Sebelas negara Uni Eropa, termasuk Prancis, Jerman dan Spanyol telah mengirim surat bersama ke Brussel yang mengatakan bahwa transisi untuk target 2040 yang ambisius harus berkeadilan dan tidak meninggalkan siapapun, terutama warga negara yang paling rentan.

Target yang direkomendasikan itu disertai dengan proyeksi iklim baru pasca-2030 yang harus dibuat oleh komisi Uni Eropa setelah perundingan iklim PBB COP28 yang berlangsung pada bulan Desember. Komisi Eropa berikutnya akan ditugaskan untuk mengubah garis besar tersebut menjadi undang-undang yang diusulkan menjelang pertemuan iklim internasional tahun depan (COP30).

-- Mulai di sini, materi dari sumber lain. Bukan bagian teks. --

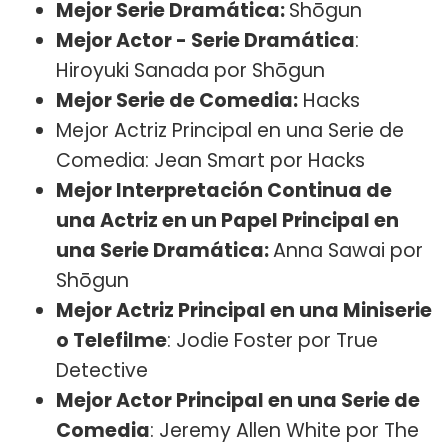
Mejor Serie Dramática:
Shōgun
Mejor Actor - Serie Dramática
:
Hiroyuki Sanada por Shōgun
Mejor Serie de Comedia:
Hacks
Mejor Actriz Principal en una Serie de
Comedia: Jean Smart por Hacks
Mejor Interpretación Continua de
una Actriz en un Papel Principal en
una Serie Dramática:
Anna Sawai por
Shōgun
Mejor Actriz Principal en una Miniserie
o Telefilme
: Jodie Foster por True
Detective
Mejor Actor Principal en una Serie de
Comedia
: Jeremy Allen White por The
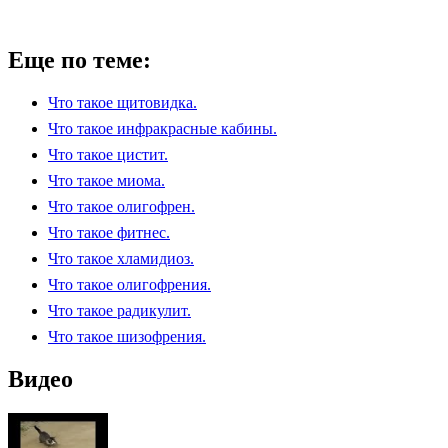
Еще по теме:
Что такое щитовидка.
Что такое инфракрасные кабины.
Что такое цистит.
Что такое миома.
Что такое олигофрен.
Что такое фитнес.
Что такое хламидиоз.
Что такое олигофрения.
Что такое радикулит.
Что такое шизофрения.
Видео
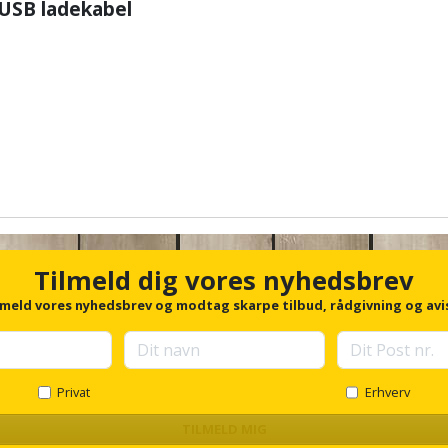
 USB ladekabel
Tilmeld dig vores nyhedsbrev
lmeld vores nyhedsbrev og modtag skarpe tilbud, rådgivning og avi
Privat
Erhverv
TILMELD MIG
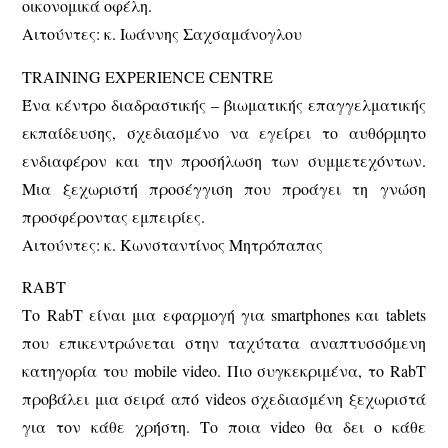
οικονομικά οφέλη.
Αιτούντες: κ. Ιωάννης Σαχσαμάνογλου
TRAINING EXPERIENCE CENTRE
Ένα κέντρο διαδραστικής – βιωματικής επαγγελματικής
εκπαίδευσης, σχεδιασμένο να εγείρει το αυθόρμητο
ενδιαφέρον και την προσήλωση των συμμετεχόντων.
Μια ξεχωριστή προσέγγιση που προάγει τη γνώση
προσφέροντας εμπειρίες.
Αιτούντες: κ. Κωνσταντίνος Μητρόπαπας
RABT
Το RabT είναι μια εφαρμογή για smartphones και tablets
που επικεντρώνεται στην ταχύτατα αναπτυσσόμενη
κατηγορία του mobile video. Πιο συγκεκριμένα, το RabT
προβάλει μια σειρά από videos σχεδιασμένη ξεχωριστά
για τον κάθε χρήστη. Το ποια video θα δει ο κάθε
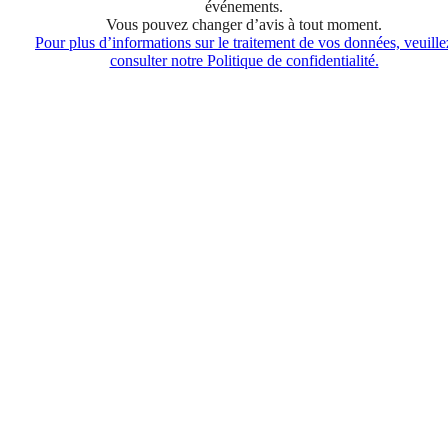
événements.
Vous pouvez changer d’avis à tout moment.
Pour plus d’informations sur le traitement de vos données, veuille
consulter notre Politique de confidentialité.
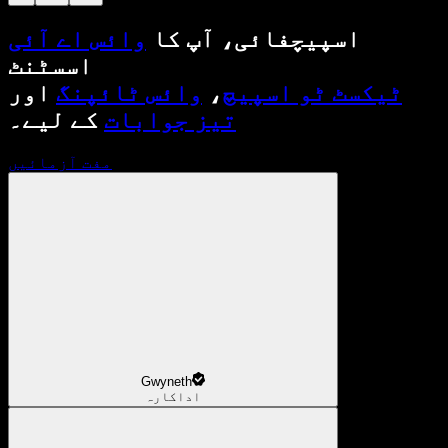
اسپیچفائی، آپ کا
وائس اے آئی
اسسٹنٹ
ٹیکسٹ ٹو اسپیچ
،
وائس ٹائپنگ
اور
تیز جوابات
کے لیے۔
مفت آزمائیں
Gwyneth
اداکارہ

Target-target 2040 blok ini diperkirakan akan bergantung sebagian pada teknologi penangkapan dan penyimpanan karbon (CCS) yang ambisius. Hal itu memicu gelombang dari para pegiat iklim yang menilai teknologi CCS belum teruji.

Meskipun demikian, rencana tersebut akan membutuhkan upaya yang cukup besar dari setiap sektor ekonomi mulai dari pembangkit listrik hingga pertanian, yang menyumbang 11 persen emisi gas rumah kaca Uni Eropa.

Beberapa perlawanan terkuat terhadap tindakan lingkungan yang lebih keras datang dari Partai Rakyat Eropa (European People’s Party/EPP) yang beraliran kanan-tengah, tempat asal von der Leyen. Peter Liese dari EPP mengatakan bahwa sikap yang lebih berhati-hati adalah hal yang wajar.

“Karena blok ini telah menerapkan target 2030 yang ada, kita semakin melihat betapa ambisiusnya target tersebut,” kata dia dikutip France24, Rabu (14/2/2024).

Liese menganggap pengurangan emisi sebesar 90 persen sebagai target yang sangat ambisius untuk tahun 2040 dan menekankan perlunya kondisi yang tepat, serta kerangka kerja kebijakan yang tepat. Elisa Giannelli, dari kelompok advokasi iklim E3G, mendesak Uni Eropa untuk selalu mengutamakan dampak sosial dari kebijakan iklimnya.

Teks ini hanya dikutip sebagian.